» **Work to be completed**
In the entries below, begin at the line that has "представляют собой грядки", stop after the line that has "れる場合を除き、お客様の同意を得ず、利用目的の達成に", and output those lines exactly with no pictures.

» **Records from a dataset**
★ ★ ★ ★ ★
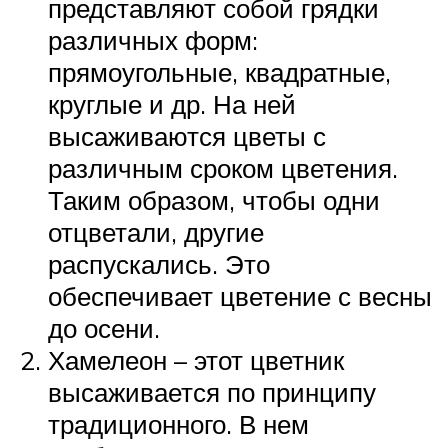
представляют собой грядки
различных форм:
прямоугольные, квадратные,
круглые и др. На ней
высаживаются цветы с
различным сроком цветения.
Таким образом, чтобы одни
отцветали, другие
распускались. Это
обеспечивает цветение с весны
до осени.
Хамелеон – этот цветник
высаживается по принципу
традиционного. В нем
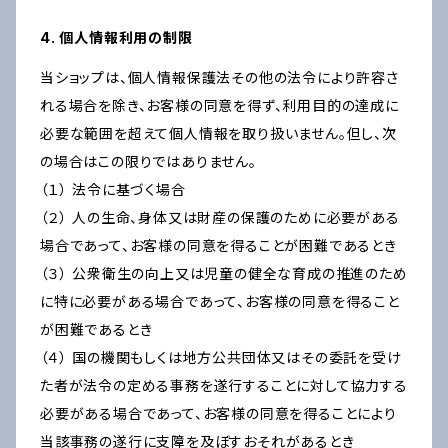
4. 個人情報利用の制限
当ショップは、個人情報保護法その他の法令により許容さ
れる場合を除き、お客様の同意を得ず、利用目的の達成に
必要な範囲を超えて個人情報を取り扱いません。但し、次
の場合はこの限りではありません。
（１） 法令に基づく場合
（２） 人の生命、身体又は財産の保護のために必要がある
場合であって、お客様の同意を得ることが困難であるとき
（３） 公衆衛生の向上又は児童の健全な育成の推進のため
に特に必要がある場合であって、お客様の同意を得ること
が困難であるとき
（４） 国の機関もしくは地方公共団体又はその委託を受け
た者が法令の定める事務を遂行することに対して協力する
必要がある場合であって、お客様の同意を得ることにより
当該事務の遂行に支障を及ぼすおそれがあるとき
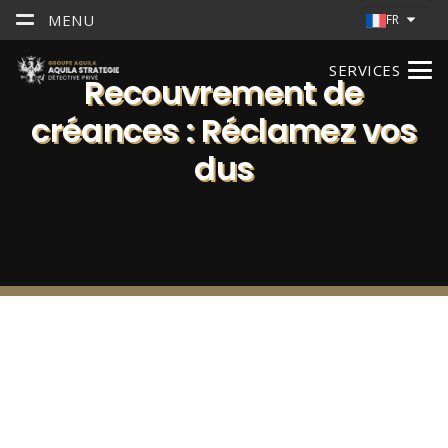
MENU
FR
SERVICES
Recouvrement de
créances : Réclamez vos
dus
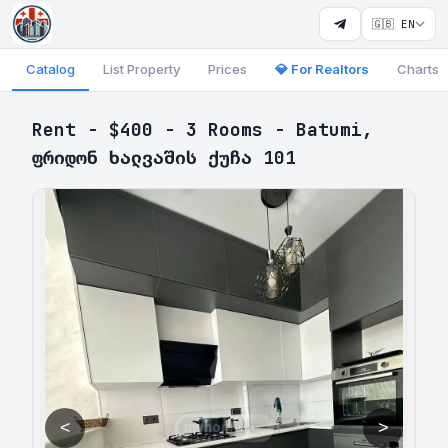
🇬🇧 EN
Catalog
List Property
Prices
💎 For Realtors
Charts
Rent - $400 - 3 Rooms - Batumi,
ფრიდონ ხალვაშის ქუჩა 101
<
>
★ ★ ★ ★ ★
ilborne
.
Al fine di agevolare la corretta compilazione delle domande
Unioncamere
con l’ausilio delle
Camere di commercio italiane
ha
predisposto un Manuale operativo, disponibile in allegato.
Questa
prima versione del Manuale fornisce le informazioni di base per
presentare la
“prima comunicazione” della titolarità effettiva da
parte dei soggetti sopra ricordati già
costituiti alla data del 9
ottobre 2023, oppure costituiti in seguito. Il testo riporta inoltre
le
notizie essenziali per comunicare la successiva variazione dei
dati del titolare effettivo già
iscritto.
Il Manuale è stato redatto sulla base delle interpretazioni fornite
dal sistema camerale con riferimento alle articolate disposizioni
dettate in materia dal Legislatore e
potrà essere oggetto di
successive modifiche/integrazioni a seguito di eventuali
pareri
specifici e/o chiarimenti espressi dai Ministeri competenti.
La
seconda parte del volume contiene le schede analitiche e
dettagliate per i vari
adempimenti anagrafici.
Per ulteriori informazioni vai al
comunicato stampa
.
★ ★ ★ ★ ★
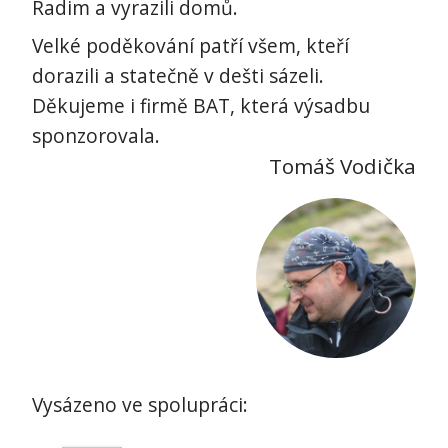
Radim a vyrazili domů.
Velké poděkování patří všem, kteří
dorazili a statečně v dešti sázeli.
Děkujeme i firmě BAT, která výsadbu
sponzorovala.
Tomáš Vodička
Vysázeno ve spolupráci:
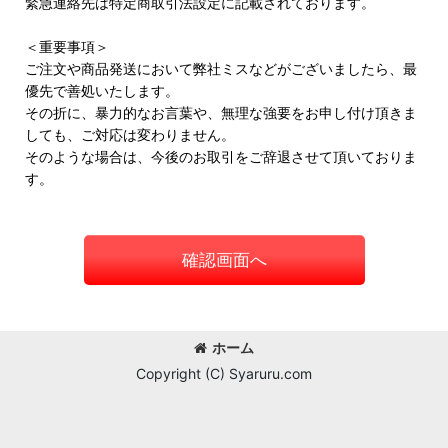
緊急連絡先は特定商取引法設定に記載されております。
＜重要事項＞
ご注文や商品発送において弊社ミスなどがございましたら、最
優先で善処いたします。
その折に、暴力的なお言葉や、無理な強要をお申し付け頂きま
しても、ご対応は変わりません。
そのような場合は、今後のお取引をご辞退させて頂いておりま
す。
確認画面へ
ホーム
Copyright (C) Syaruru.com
★ ★ ★ ★ ★
» **Task result**
представляют собой грядки
различных форм:
прямоугольные, квадратные,
круглые и др. На ней
высаживаются цветы с
различным сроком цветения.
Таким образом, чтобы одни
отцветали, другие
распускались. Это
обеспечивает цветение с весны
до осени.
Хамелеон – этот цветник
высаживается по принципу
традиционного. В нем
4. 個人情報利用の制限
当ショップは、個人情報保護法その他の法令により許容さ
れる場合を除き、お客様の同意を得ず、利用目的の達成に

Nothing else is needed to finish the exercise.